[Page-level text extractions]
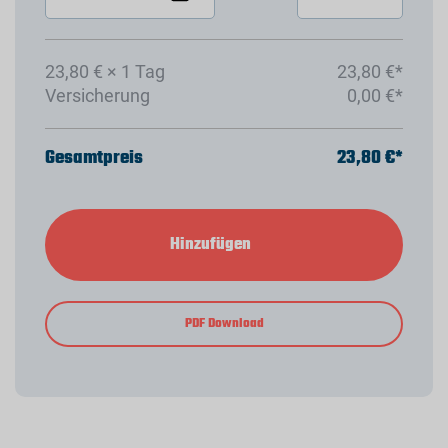
23,80 € × 1 Tag
23,80 €*
Versicherung
0,00 €*
Gesamtpreis
23,80 €*
Hinzufügen
PDF Download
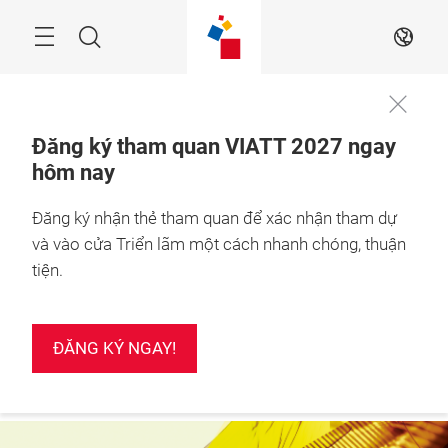
Skip
Search
VI
Đăng ký tham quan VIATT 2027 ngay
hôm nay
24 – 26 Feb 2027

ĐĂNG KÝ
Thành phố Hồ Chí 
NGAY!
Minh, Việt Nam
Đăng ký nhận thẻ tham quan để xác nhận tham dự
và vào cửa Triển lãm một cách nhanh chóng, thuận
tiện.
ĐĂNG KÝ NGAY!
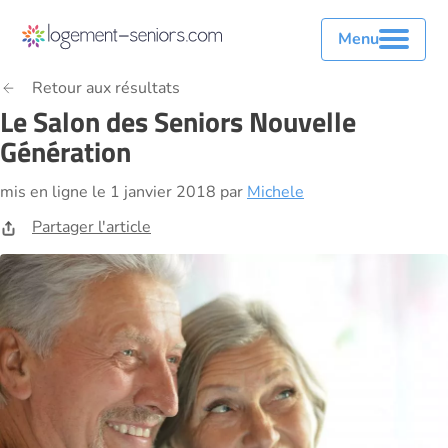
Menu
Retour aux résultats
Le Salon des Seniors Nouvelle
Génération
mis en ligne le 1 janvier 2018 par
Michele
Partager l'article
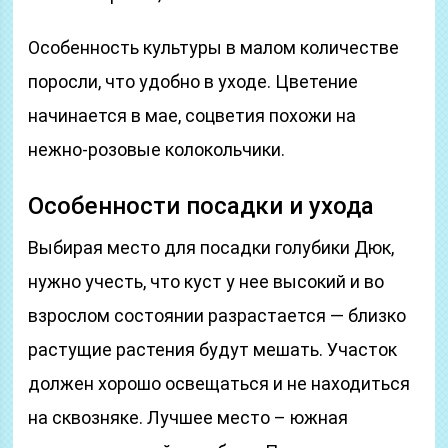
Особенность культуры в малом количестве
поросли, что удобно в уходе. Цветение
начинается в мае, соцветия похожи на
нежно-розовые колокольчики.
Особенности посадки и ухода
Выбирая место для посадки голубики Дюк,
нужно учесть, что куст у нее высокий и во
взрослом состоянии разрастается — близко
растущие растения будут мешать. Участок
должен хорошо освещаться и не находиться
на сквозняке. Лучшее место – южная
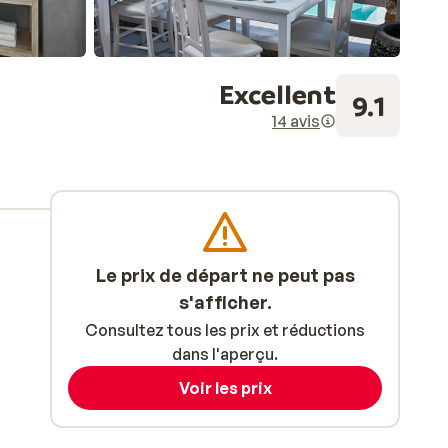
Excellent
9.1
14 avis
Le prix de départ ne peut pas
s'afficher.
Consultez tous les prix et réductions
dans l'aperçu.
Voir les prix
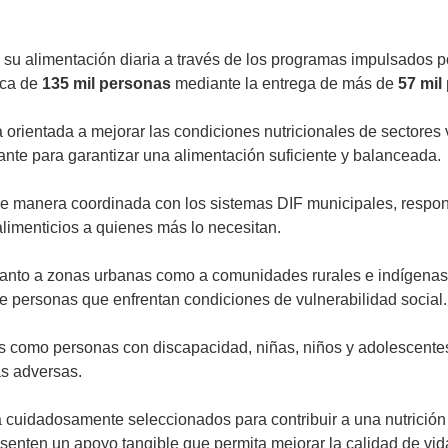
u alimentación diaria a través de los programas impulsados por
rca de
135 mil personas
mediante la entrega de más de
57 mil
ia orientada a mejorar las condiciones nutricionales de sector
ante para garantizar una alimentación suficiente y balanceada.
de manera coordinada con los sistemas DIF municipales, responsa
alimenticios a quienes más lo necesitan.
 tanto a zonas urbanas como a comunidades rurales e indígen
de personas que enfrentan condiciones de vulnerabilidad social.
rios como personas con discapacidad, niñas, niños y adolescent
as adversas.
 cuidadosamente seleccionados para contribuir a una nutrición 
resenten un apoyo tangible que permita mejorar la calidad de vi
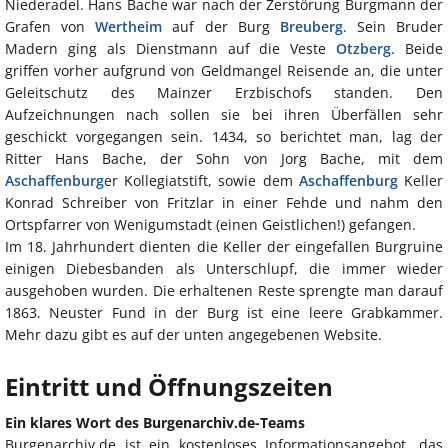
Niederadel. Hans Bache war nach der Zerstörung Burgmann der
Grafen von
Wertheim
auf der Burg
Breuberg
. Sein Bruder
Madern ging als Dienstmann auf die Veste
Otzberg
. Beide
griffen vorher aufgrund von Geldmangel Reisende an, die unter
Geleitschutz des Mainzer Erzbischofs standen. Den
Aufzeichnungen nach sollen sie bei ihren Überfällen sehr
geschickt vorgegangen sein. 1434, so berichtet man, lag der
Ritter Hans Bache, der Sohn von Jorg Bache, mit dem
Aschaffenburg
er Kollegiatstift, sowie dem
Aschaffenburg
Keller
Konrad Schreiber von Fritzlar in einer Fehde und nahm den
Ortspfarrer von Wenigumstadt (einen Geistlichen!) gefangen.
Im 18. Jahrhundert dienten die Keller der eingefallen Burgruine
einigen Diebesbanden als Unterschlupf, die immer wieder
ausgehoben wurden. Die erhaltenen Reste sprengte man darauf
1863. Neuster Fund in der Burg ist eine leere Grabkammer.
Mehr dazu gibt es auf der unten angegebenen Website.
Eintritt und Öffnungszeiten
Ein klares Wort des Burgenarchiv.de-Teams
Burgenarchiv.de ist ein kostenloses Informationsangebot, das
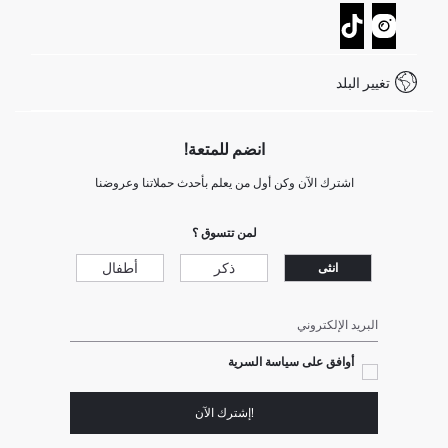
تتبع الشحنة
نموذج الاتصال
كيف يمكنك التسوق في ديفاكتو ؟
خدمة العملاء
كيف تدفع في ديفاكتو؟
WhatsApp +20 150 171 8113
شروط المنافسة
تغيير البلد
Call Center 19782
انضم للمتعة!
اشترك الآن وكن أول من يعلم بأحدث حملاتنا وعروضنا
لمن تتسوق ؟
ذكر
أطفال
انثى
البريد الإلكتروني
أوافق على سياسة السرية
!إشترك الآن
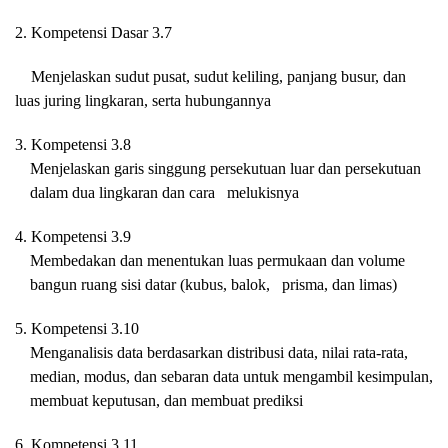
2. Kompetensi Dasar 3.7
Menjelaskan sudut pusat, sudut keliling, panjang busur, dan
luas juring lingkaran, serta hubungannya
3. Kompetensi 3.8
Menjelaskan garis singgung persekutuan luar dan persekutuan
dalam dua lingkaran dan cara
melukisnya
4. Kompetensi 3.9
Membedakan dan menentukan luas permukaan dan volume
bangun ruang sisi datar (kubus, balok,
prisma, dan limas)
5. Kompetensi 3.10
Menganalisis data berdasarkan distribusi data, nilai rata-rata,
median, modus, dan sebaran data untuk mengambil kesimpulan,
membuat keputusan, dan membuat prediksi
6. Kompetensi 3.11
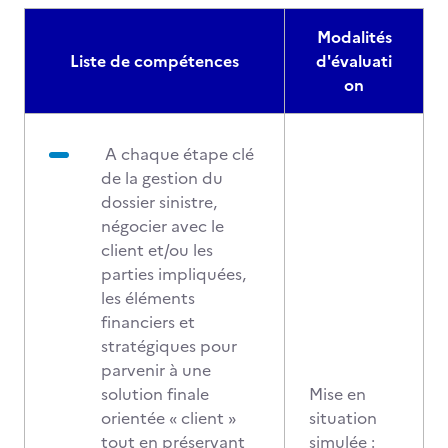
Modalités
Liste de compétences
d'évaluati
on
A chaque étape clé
de la gestion du
dossier sinistre,
négocier avec le
client et/ou les
parties impliquées,
les éléments
financiers et
stratégiques pour
parvenir à une
solution finale
Mise en
orientée « client »
situation
tout en préservant
simulée :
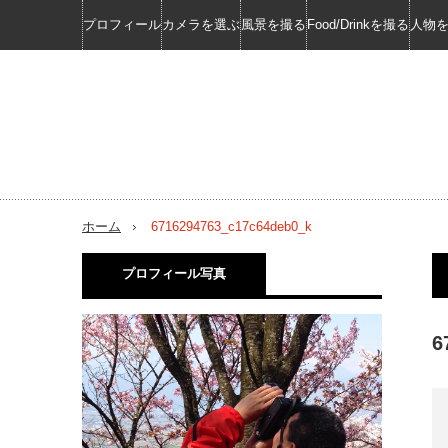
プロフィール
カメラを選ぶ
風景を撮る
Food/Drinkを撮る
人物
ホーム
6716294763_c17c64deb0_k
プロフィール写真
6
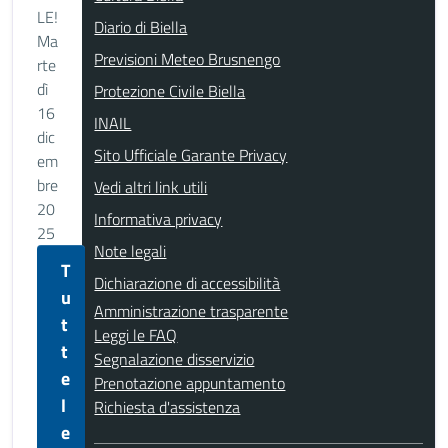
LE!
Diario di Biella
Ma
Previsioni Meteo Brusnengo
rte
dì
Protezione Civile Biella
16
INAIL
dic
Sito Ufficiale Garante Privacy
em
bre
Vedi altri link utili
20
Informativa privacy
25
Note legali
T
Dichiarazione di accessibilità
u
Amministrazione trasparente
t
Leggi le FAQ
t
Segnalazione disservizio
e
Prenotazione appuntamento
l
Richiesta d'assistenza
e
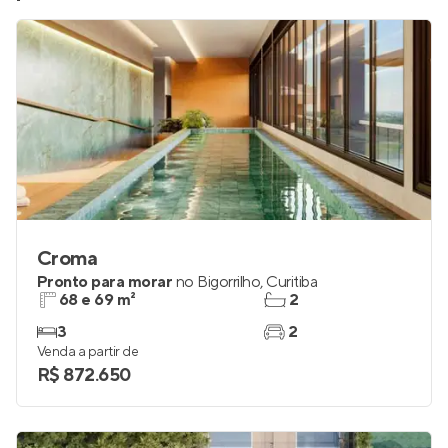
Croma
Pronto para morar
no
Bigorrilho
,
Curitiba
68 e 69 m²
2
3
2
Venda a partir de
R$ 872.650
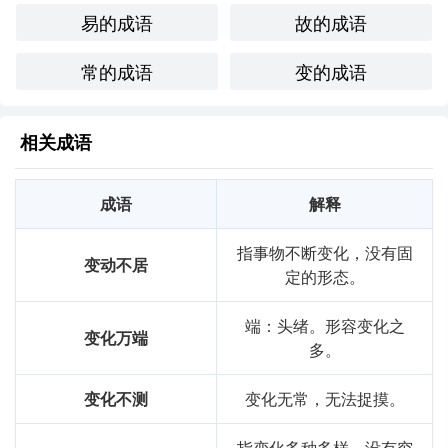
一部分，因此我迅速调整心态，寻找新的机会，最终找到一
易的成语
故的成语
个更合适的项目。
常的成语
变的成语
创造性使用：
在诗歌中：
相关成语
生活如潮，变故易常，

成语
解释
波澜起伏，心似春江。

指事物不断变化，没有固
随风而行，任意逍遥，

变动不居
定的形态。
在变化中，寻觅自我。
端：头绪。形容变化之
跨文化比较：
变化万端
多。
在英语中，类似的表达可以是“Change is the only
变化不测
变化无常，无法捉摸。
constant”，强调变化是生活中唯一不变的法则。这个思想在
许多文化中都得到认可，反映人类对变化的普遍接受。
指变化多种多样，没有穷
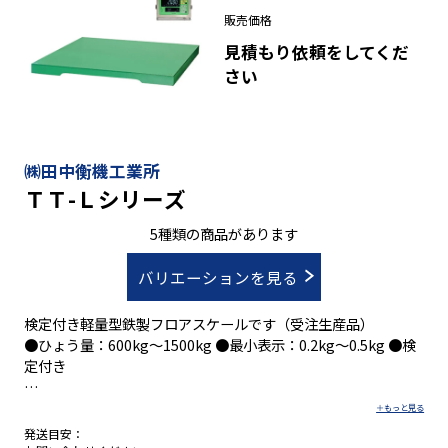
●標準指示計ＨＤ-２０００Ｃや他の指示計との接続も可能で自
販売価格
動計量に対応したシステムへの拡張も可能です。
見積もり依頼をしてくだ
さい
㈱田中衡機工業所
ＴＴ-Ｌシリーズ
5種類の商品があります
バリエーションを見る
検定付き軽量型鉄製フロアスケールです（受注生産品）
●ひょう量：600kg～1500kg ●最小表示：0.2kg～0.5kg ●検
定付き
●設置も容易な薄型。計量台高さなんと１００㎜！
発送目安：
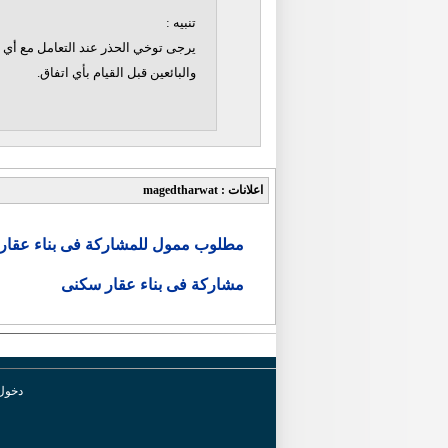
تنبيه :
يرجى توخي الحذر عند التعامل مع أي ن
والبائعين قبل القيام بأي اتفاق.
اعلانات : magedtharwat
مطلوب ممول للمشاركة فى بناء عقار
مشاركة فى بناء عقار سكنى
دخول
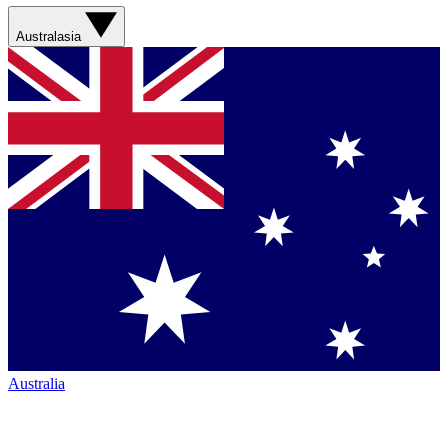
Australasia
Australia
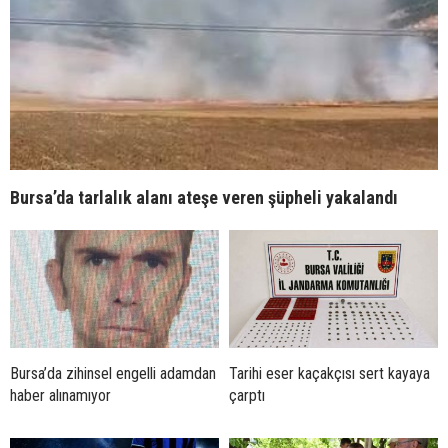
Bursa’da tarlalık alanı ateşe veren şüpheli yakalandı
Bursa’da zihinsel engelli adamdan
Tarihi eser kaçakçısı sert kayaya
haber alınamıyor
çarptı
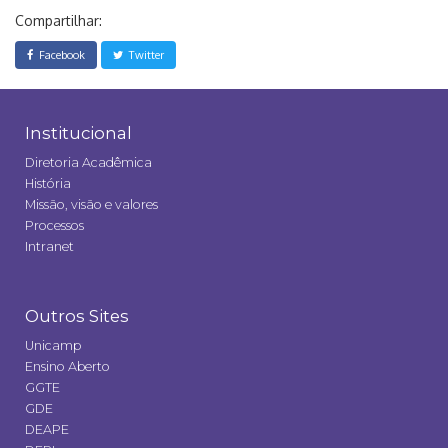
Compartilhar:
Facebook
Twitter
Institucional
Diretoria Acadêmica
História
Missão, visão e valores
Processos
Intranet
Outros Sites
Unicamp
Ensino Aberto
GGTE
GDE
DEAPE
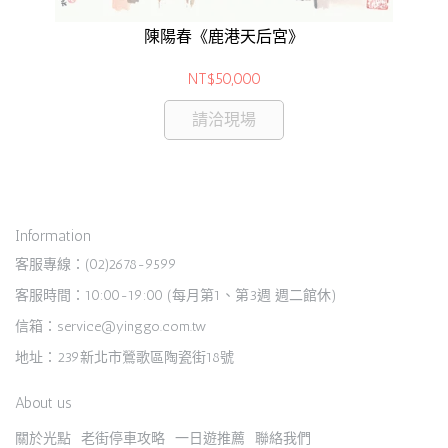
陳陽春《鹿港天后宮》
NT$50,000
請洽現場
Information
客服專線：(02)2678-9599
客服時間：10:00-19:00 (每月第1、第3週 週二館休)
信箱：service@yinggo.com.tw
地址：239新北市鶯歌區陶瓷街18號
About us
關於光點
老街停車攻略
一日遊推薦
聯絡我們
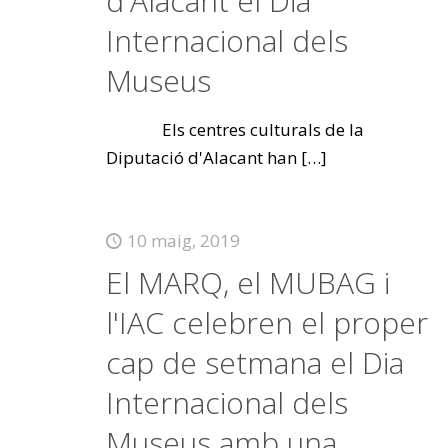
d'Alacant el Dia
Internacional dels
Museus
Els centres culturals de la
Diputació d'Alacant han
[…]
10 maig, 2019
El MARQ, el MUBAG i
l'IAC celebren el proper
cap de setmana el Dia
Internacional dels
Museus amb una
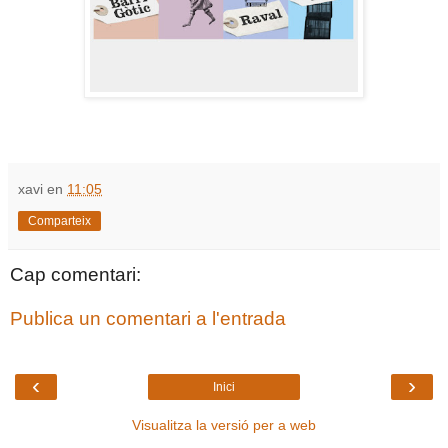
xavi
en
11:05
Comparteix
Cap comentari:
Publica un comentari a l'entrada
‹
›
Inici
Visualitza la versió per a web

* PROBLEM DESCRIPTION:
Transcribe the records above exactly, leaving every picture out of the copy.

* WRITTEN ANSWER:
23,80 € × 1 Tag
23,80 €*
Versicherung
0,00 €*
Gesamtpreis
23,80 €*
Hinzufügen
PDF Download
Skip
Search
VI
Đăng ký tham quan VIATT 2027 ngay
hôm nay
24 – 26 Feb 2027

ĐĂNG KÝ
Thành phố Hồ Chí 
NGAY!
Minh, Việt Nam
Đăng ký nhận thẻ tham quan để xác nhận tham dự
và vào cửa Triển lãm một cách nhanh chóng, thuận
tiện.
ĐĂNG KÝ NGAY!
Menu
Retour aux résultats
Le Salon des Seniors Nouvelle
Génération
mis en ligne le 1 janvier 2018 par
Michele
Partager l'article
Особенность культуры в малом количестве
поросли, что удобно в уходе. Цветение
начинается в мае, соцветия похожи на
нежно-розовые колокольчики.
Особенности посадки и ухода
Выбирая место для посадки голубики Дюк,
нужно учесть, что куст у нее высокий и во
взрослом состоянии разрастается — близко
растущие растения будут мешать. Участок
должен хорошо освещаться и не находиться
на сквозняке. Лучшее место – южная
Excellent
9.1
14 avis
Le prix de départ ne peut pas
s'afficher.
Consultez tous les prix et réductions
dans l'aperçu.
Voir les prix
u alimentación diaria a través de los programas impulsados por
rca de
135 mil personas
mediante la entrega de más de
57 mil
ia orientada a mejorar las condiciones nutricionales de sector
ante para garantizar una alimentación suficiente y balanceada.
de manera coordinada con los sistemas DIF municipales, responsa
alimenticios a quienes más lo necesitan.
 tanto a zonas urbanas como a comunidades rurales e indígen
de personas que enfrentan condiciones de vulnerabilidad social.
rios como personas con discapacidad, niñas, niños y adolescent
as adversas.
 cuidadosamente seleccionados para contribuir a una nutrición 
resenten un apoyo tangible que permita mejorar la calidad de vi
Niederadel. Hans Bache war nach der Zerstörung Burgmann der
Grafen von
Wertheim
auf der Burg
Breuberg
. Sein Bruder
Madern ging als Dienstmann auf die Veste
Otzberg
. Beide
griffen vorher aufgrund von Geldmangel Reisende an, die unter
Geleitschutz des Mainzer Erzbischofs standen. Den
Aufzeichnungen nach sollen sie bei ihren Überfällen sehr
geschickt vorgegangen sein. 1434, so berichtet man, lag der
Ritter Hans Bache, der Sohn von Jorg Bache, mit dem
Aschaffenburg
er Kollegiatstift, sowie dem
Aschaffenburg
Keller
Konrad Schreiber von Fritzlar in einer Fehde und nahm den
Ortspfarrer von Wenigumstadt (einen Geistlichen!) gefangen.
Im 18. Jahrhundert dienten die Keller der eingefallen Burgruine
einigen Diebesbanden als Unterschlupf, die immer wieder
ausgehoben wurden. Die erhaltenen Reste sprengte man darauf
1863. Neuster Fund in der Burg ist eine leere Grabkammer.
Mehr dazu gibt es auf der unten angegebenen Website.
Eintritt und Öffnungszeiten
Ein klares Wort des Burgenarchiv.de-Teams
Burgenarchiv.de ist ein kostenloses Informationsangebot, das
تتبع الشحنة
نموذج الاتصال
كيف يمكنك التسوق في ديفاكتو ؟
خدمة العملاء
كيف تدفع في ديفاكتو؟
WhatsApp +20 150 171 8113
شروط المنافسة
تغيير البلد
Call Center 19782
انضم للمتعة!
اشترك الآن وكن أول من يعلم بأحدث حملاتنا وعروضنا
لمن تتسوق ؟
ذكر
أطفال
انثى
البريد الإلكتروني
أوافق على سياسة السرية
!إشترك الآن
2. Kompetensi Dasar 3.7
Menjelaskan sudut pusat, sudut keliling, panjang busur, dan
luas juring lingkaran, serta hubungannya
3. Kompetensi 3.8
Menjelaskan garis singgung persekutuan luar dan persekutuan
dalam dua lingkaran dan cara
melukisnya
4. Kompetensi 3.9
Membedakan dan menentukan luas permukaan dan volume
bangun ruang sisi datar (kubus, balok,
prisma, dan limas)
5. Kompetensi 3.10
Menganalisis data berdasarkan distribusi data, nilai rata-rata,
median, modus, dan sebaran data untuk mengambil kesimpulan,
membuat keputusan, dan membuat prediksi
6. Kompetensi 3.11
Modalités
Liste de compétences
d'évaluati
on
A chaque étape clé
de la gestion du
dossier sinistre,
négocier avec le
client et/ou les
parties impliquées,
les éléments
financiers et
stratégiques pour
parvenir à une
solution finale
Mise en
orientée « client »
situation
tout en préservant
simulée :
プロフィール
カメラを選ぶ
風景を撮る
Food/Drinkを撮る
人物
ホーム
6716294763_c17c64deb0_k
プロフィール写真
6
LE!
Diario di Biella
Ma
Previsioni Meteo Brusnengo
rte
dì
Protezione Civile Biella
16
INAIL
dic
Sito Ufficiale Garante Privacy
em
bre
Vedi altri link utili
20
Informativa privacy
25
Note legali
T
Dichiarazione di accessibilità
u
Amministrazione trasparente
t
Leggi le FAQ
t
Segnalazione disservizio
e
Prenotazione appuntamento
l
Richiesta d'assistenza
e
Croma
Pronto para morar
no
Bigorrilho
,
Curitiba
68 e 69 m²
2
3
2
Venda a partir de
R$ 872.650
一部分，因此我迅速调整心态，寻找新的机会，最终找到一
易的成语
故的成语
个更合适的项目。
常的成语
变的成语
创造性使用：
在诗歌中：
相关成语
生活如潮，变故易常，

成语
解释
波澜起伏，心似春江。

指事物不断变化，没有固
随风而行，任意逍遥，

变动不居
定的形态。
在变化中，寻觅自我。
端：头绪。形容变化之
跨文化比较：
变化万端
多。
在英语中，类似的表达可以是“Change is the only
变化不测
变化无常，无法捉摸。
constant”，强调变化是生活中唯一不变的法则。这个思想在
许多文化中都得到认可，反映人类对变化的普遍接受。
指变化多种多样，没有穷
●標準指示計ＨＤ-２０００Ｃや他の指示計との接続も可能で自
販売価格
動計量に対応したシステムへの拡張も可能です。
見積もり依頼をしてくだ
さい
㈱田中衡機工業所
ＴＴ-Ｌシリーズ
5種類の商品があります
バリエーションを見る
検定付き軽量型鉄製フロアスケールです（受注生産品）
●ひょう量：600kg～1500kg ●最小表示：0.2kg～0.5kg ●検
定付き
●設置も容易な薄型。計量台高さなんと１００㎜！
発送目安：
تنبيه :
يرجى توخي الحذر عند التعامل مع أي ن
والبائعين قبل القيام بأي اتفاق.
اعلانات : magedtharwat
مطلوب ممول للمشاركة فى بناء عقار
مشاركة فى بناء عقار سكنى
دخول
Australasia
Australia
Bursa’da tarlalık alanı ateşe veren şüpheli yakalandı
Bursa’da zihinsel engelli adamdan
Tarihi eser kaçakçısı sert kayaya
haber alınamıyor
çarptı
Compartilhar:
Facebook
Twitter
Institucional
Diretoria Acadêmica
História
Missão, visão e valores
Processos
Intranet
Outros Sites
Unicamp
Ensino Aberto
GGTE
GDE
DEAPE
陳陽春《鹿港天后宮》
NT$50,000
請洽現場
Information
客服專線：(02)2678-9599
客服時間：10:00-19:00 (每月第1、第3週 週二館休)
信箱：service@yinggo.com.tw
地址：239新北市鶯歌區陶瓷街18號
About us
關於光點
老街停車攻略
一日遊推薦
聯絡我們
d'Alacant el Dia
Internacional dels
Museus
Els centres culturals de la
Diputació d'Alacant han
[…]
10 maig, 2019
El MARQ, el MUBAG i
l'IAC celebren el proper
cap de setmana el Dia
Internacional dels
Museus amb una
xavi
en
11:05
Comparteix
Cap comentari:
Publica un comentari a l'entrada
‹
›
Inici
Visualitza la versió per a web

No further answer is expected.